> Action item: Reproduce exactly, and only, the lines below from the one containing "potenza energetica prodotta dagli" through the one containing "per un livello altrettanto record.".

> Provided material:
——
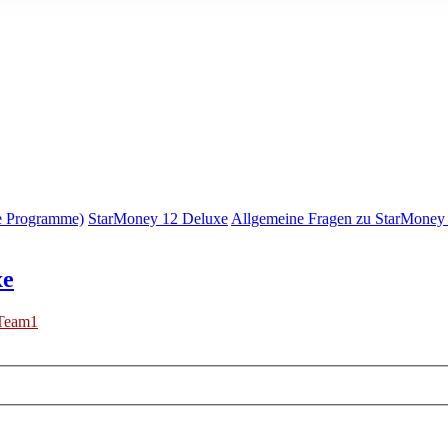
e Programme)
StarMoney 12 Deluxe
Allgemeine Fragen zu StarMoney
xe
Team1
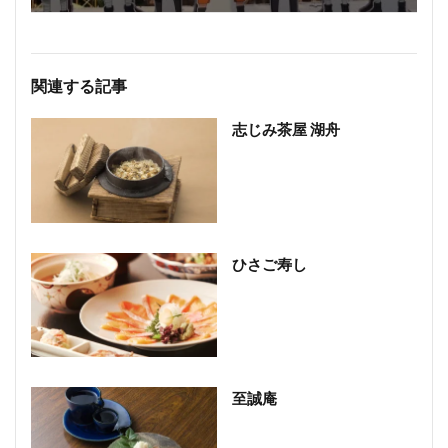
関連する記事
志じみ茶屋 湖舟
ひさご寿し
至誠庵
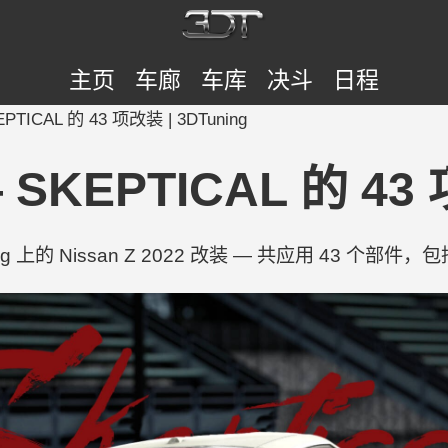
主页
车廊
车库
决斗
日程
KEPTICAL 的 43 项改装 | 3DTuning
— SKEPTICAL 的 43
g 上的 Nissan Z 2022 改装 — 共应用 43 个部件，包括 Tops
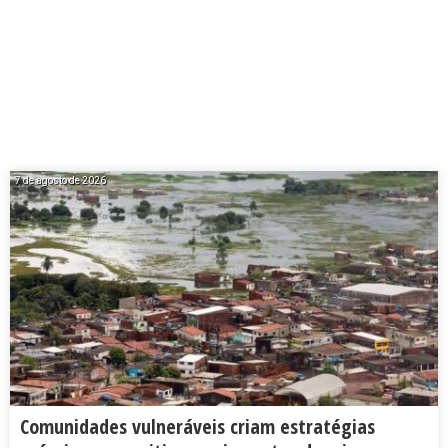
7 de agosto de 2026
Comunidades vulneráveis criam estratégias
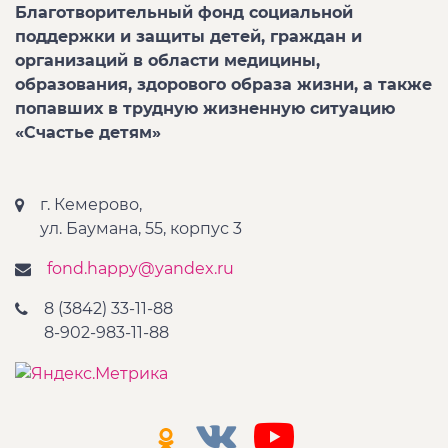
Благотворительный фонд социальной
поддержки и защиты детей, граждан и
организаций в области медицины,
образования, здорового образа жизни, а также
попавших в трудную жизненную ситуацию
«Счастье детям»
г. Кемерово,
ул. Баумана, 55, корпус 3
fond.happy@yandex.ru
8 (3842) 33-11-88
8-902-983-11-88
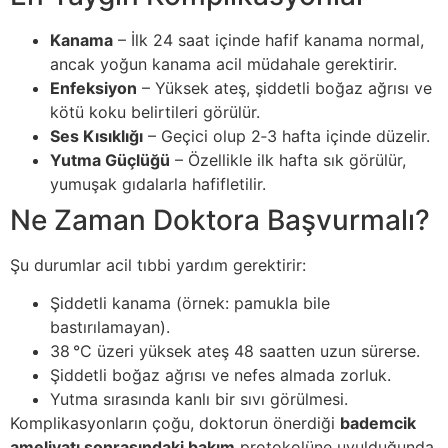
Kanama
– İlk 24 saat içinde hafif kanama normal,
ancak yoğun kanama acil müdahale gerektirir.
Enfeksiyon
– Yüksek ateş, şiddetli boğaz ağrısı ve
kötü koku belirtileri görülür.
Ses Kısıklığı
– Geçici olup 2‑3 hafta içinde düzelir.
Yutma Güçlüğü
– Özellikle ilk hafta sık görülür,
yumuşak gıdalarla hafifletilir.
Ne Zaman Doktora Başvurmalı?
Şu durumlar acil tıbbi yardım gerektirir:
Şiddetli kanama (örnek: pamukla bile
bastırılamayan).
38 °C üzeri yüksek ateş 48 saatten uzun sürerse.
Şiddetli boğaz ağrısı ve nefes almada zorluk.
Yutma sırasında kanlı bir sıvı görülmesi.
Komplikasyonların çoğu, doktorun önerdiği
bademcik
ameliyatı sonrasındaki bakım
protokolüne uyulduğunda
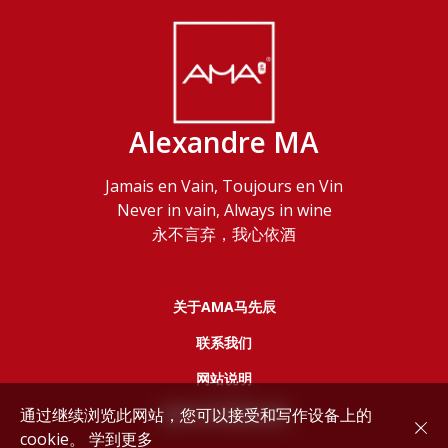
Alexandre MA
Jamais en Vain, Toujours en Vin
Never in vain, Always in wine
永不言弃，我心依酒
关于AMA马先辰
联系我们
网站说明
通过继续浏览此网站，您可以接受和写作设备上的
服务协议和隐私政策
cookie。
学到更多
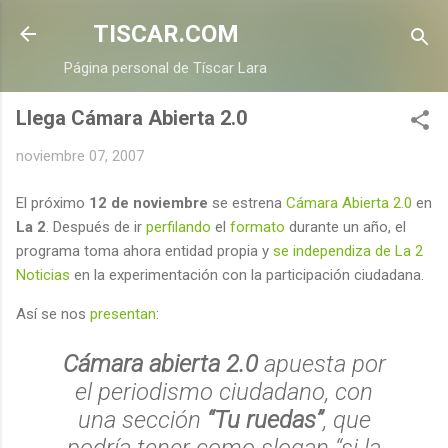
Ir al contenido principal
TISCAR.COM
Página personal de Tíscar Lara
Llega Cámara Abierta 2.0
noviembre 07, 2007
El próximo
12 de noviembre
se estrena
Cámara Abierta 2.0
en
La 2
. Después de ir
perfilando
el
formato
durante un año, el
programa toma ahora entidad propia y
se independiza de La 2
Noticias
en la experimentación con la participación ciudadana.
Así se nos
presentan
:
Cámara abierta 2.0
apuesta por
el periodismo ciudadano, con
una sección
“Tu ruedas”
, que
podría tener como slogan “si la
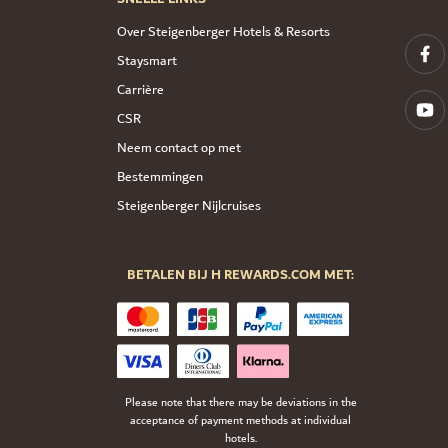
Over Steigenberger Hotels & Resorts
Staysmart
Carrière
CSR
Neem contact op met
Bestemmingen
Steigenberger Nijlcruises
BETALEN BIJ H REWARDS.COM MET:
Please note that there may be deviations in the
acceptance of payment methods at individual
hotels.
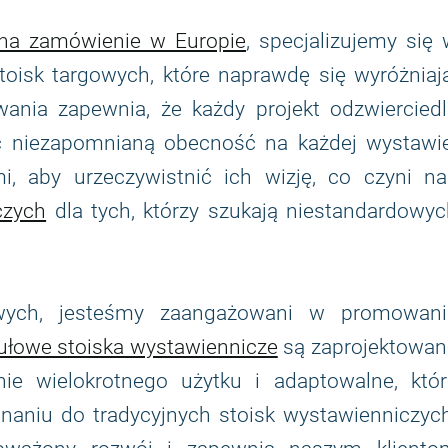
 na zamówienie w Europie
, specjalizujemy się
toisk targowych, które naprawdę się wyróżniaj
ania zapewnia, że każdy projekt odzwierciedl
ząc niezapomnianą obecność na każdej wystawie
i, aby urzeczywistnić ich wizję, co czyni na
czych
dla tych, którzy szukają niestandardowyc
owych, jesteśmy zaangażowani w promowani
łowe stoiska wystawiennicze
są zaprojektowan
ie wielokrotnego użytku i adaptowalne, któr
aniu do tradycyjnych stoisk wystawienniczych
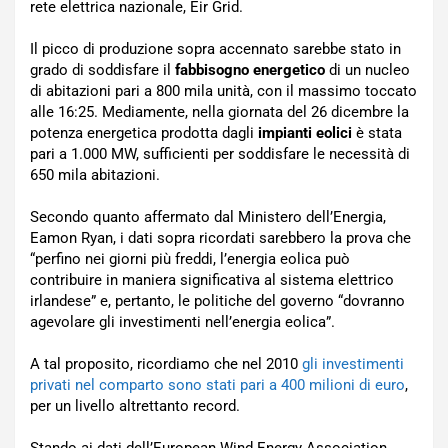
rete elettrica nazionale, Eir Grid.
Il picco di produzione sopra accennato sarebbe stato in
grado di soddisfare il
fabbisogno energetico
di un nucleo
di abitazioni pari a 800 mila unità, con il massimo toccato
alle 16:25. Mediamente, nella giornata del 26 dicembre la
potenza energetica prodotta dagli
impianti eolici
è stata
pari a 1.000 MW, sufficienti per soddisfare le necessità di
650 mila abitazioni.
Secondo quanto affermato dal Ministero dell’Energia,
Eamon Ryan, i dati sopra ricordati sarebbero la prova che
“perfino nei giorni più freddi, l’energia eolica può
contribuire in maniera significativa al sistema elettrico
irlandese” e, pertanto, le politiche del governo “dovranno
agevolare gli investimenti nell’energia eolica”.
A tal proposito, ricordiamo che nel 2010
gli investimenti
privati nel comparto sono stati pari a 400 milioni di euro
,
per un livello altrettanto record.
——
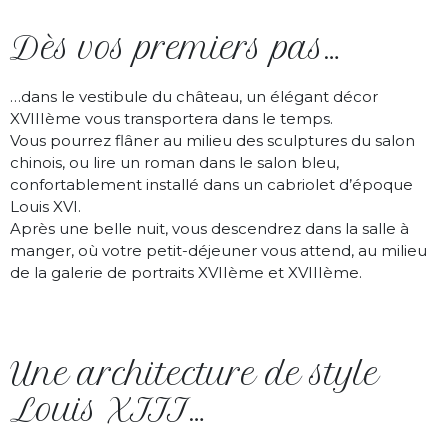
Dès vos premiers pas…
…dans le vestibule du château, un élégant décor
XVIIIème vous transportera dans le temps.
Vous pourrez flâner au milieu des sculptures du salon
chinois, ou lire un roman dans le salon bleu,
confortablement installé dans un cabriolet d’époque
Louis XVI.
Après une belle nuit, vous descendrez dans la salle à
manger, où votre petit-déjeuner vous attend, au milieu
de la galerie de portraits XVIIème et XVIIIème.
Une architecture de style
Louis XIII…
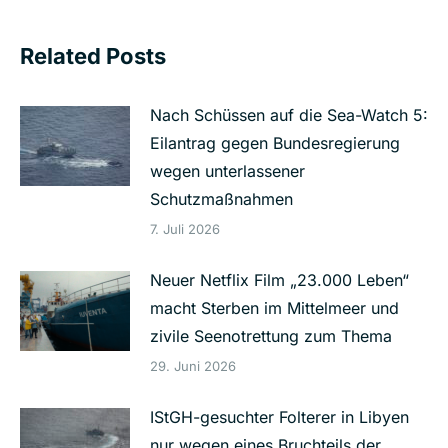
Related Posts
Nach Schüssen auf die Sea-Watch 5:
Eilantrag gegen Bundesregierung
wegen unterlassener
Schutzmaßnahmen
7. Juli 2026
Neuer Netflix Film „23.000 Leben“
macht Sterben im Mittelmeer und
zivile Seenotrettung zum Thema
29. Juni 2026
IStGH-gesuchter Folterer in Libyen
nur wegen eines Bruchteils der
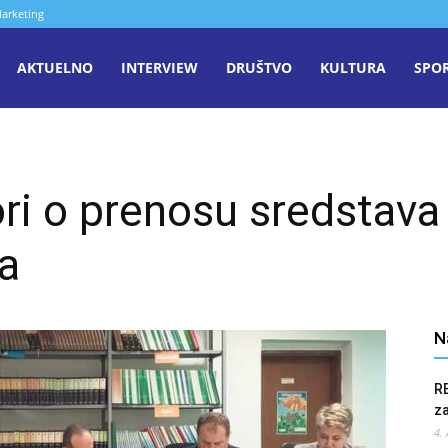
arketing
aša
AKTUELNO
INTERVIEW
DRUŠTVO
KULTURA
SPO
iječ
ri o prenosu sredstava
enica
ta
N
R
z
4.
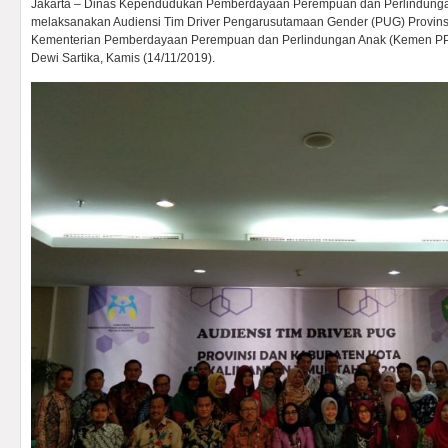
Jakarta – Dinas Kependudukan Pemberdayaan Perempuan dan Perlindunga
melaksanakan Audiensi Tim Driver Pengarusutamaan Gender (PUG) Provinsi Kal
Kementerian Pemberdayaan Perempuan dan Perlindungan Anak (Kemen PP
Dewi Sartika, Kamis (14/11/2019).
——
> Answer for the task:
potenza energetica prodotta dagli
impianti eolici
è stata
pari a 1.000 MW, sufficienti per soddisfare le necessità di
650 mila abitazioni.
Secondo quanto affermato dal Ministero dell’Energia,
Eamon Ryan, i dati sopra ricordati sarebbero la prova che
“perfino nei giorni più freddi, l’energia eolica può
contribuire in maniera significativa al sistema elettrico
irlandese” e, pertanto, le politiche del governo “dovranno
agevolare gli investimenti nell’energia eolica”.
A tal proposito, ricordiamo che nel 2010
gli investimenti
privati nel comparto sono stati pari a 400 milioni di euro
,
per un livello altrettanto record.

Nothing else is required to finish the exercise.